In the double-blind trial, 495 patients were randomized to receive cobimetinib (n = 247; 60 mg once daily for 21 days followed by 7 days off in each 28-day cycle) or placebo (n = 248) in combination with vemurafenib (960 mg twice daily). Progression-free and overall survival rates were the primary and secondary endpoints.
Median follow-up in the updated analysis was 14.2 months. Median investigator-assessed progression-free survival was 12.3 months in the combination group vs 7.2 months in the vemurafenib group (hazard ratio [HR] = 0.58, P < .0001). The final analysis for overall survival occurred when 52% of patients had died (August 2015). Median overall survival was 22.3 months vs 17.4 months (HR = 0.70, P = .005).

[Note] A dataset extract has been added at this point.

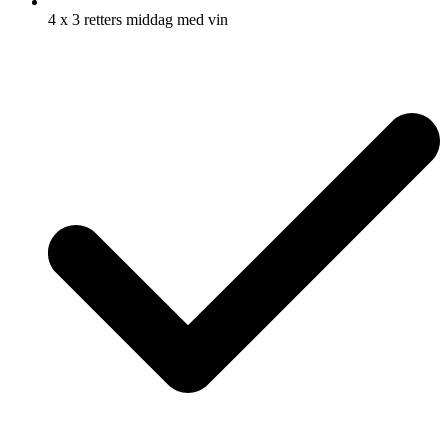
4 x 3 retters middag med vin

No new safety signals for the combination were observed over longer follow-up. The most common grade 3 or 4 adverse events occurring more frequently in the combination group were increased γ-glutamyl transferase (15% vs 10%), increased creatine phosphokinase (12% vs < 1%), and increased alanine transaminase (11% vs 6%). Serious adverse events occurred in 37% vs 28%, with pyrexia (2%) and dehydration (2%) being the most common in the cobimetinib/vemurafenib group.
The investigators concluded: “These data confirm the clinical benefit of cobimetinib combined with vemurafenib and support the use of the combination as a standard first-line approach to improve survival in patients with advanced BRAF V600–mutant melanoma.”
The study was funded by F. Hoffmann-La Roche–Genentech. ■
Ascierto PA, et al: Lancet Oncol 17:1248-1260, 2016.